■ Records from a data collection ■
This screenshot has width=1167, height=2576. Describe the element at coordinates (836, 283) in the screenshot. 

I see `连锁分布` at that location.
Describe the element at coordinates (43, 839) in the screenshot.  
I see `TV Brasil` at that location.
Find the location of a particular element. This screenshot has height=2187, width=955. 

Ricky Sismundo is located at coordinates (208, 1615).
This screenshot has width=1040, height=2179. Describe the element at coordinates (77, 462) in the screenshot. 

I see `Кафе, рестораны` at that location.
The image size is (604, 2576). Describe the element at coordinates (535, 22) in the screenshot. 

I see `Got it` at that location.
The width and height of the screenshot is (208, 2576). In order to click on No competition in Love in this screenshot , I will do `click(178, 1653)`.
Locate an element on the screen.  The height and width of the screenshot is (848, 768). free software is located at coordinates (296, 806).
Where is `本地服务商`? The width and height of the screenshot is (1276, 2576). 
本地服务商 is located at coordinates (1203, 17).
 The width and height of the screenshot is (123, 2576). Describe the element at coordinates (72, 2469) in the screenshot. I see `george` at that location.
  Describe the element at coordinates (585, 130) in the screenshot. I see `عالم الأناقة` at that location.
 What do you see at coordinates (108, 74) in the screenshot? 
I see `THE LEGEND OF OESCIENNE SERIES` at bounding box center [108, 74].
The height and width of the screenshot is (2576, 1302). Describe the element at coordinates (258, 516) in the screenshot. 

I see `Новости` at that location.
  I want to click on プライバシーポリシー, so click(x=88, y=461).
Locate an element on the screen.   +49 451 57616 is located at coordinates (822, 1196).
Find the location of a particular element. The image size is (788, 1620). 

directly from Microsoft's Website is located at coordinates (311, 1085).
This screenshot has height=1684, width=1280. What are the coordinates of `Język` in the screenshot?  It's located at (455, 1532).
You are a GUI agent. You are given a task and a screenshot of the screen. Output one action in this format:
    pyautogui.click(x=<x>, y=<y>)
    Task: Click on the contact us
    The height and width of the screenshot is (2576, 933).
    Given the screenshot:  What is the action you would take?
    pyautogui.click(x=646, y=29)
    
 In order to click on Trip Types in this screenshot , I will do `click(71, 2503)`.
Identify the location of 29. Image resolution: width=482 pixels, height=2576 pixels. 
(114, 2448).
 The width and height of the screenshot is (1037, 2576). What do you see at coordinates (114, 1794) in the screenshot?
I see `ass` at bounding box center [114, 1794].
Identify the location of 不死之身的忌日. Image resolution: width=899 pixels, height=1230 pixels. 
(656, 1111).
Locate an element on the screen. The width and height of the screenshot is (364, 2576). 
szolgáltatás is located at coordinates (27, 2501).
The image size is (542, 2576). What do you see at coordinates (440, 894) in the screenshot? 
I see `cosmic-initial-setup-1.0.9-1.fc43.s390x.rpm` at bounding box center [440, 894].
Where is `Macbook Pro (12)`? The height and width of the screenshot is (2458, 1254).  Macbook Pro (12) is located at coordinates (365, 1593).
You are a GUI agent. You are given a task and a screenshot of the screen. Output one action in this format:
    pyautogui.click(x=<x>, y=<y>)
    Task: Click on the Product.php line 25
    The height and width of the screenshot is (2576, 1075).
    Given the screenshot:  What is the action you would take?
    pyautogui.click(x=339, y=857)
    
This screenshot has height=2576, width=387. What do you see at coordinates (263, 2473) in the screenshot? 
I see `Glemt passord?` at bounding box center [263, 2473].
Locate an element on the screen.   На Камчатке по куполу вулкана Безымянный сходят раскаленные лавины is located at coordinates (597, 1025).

■ WHAT YOU NEED TO DO ■
From the data above, copy out every line with the string "will" in it.

■ SOLUTION FOR THIS PROBLEM ■
The width and height of the screenshot is (208, 2576). In order to click on No competition in Love in this screenshot , I will do `click(178, 1653)`.
 In order to click on Trip Types in this screenshot , I will do `click(71, 2503)`.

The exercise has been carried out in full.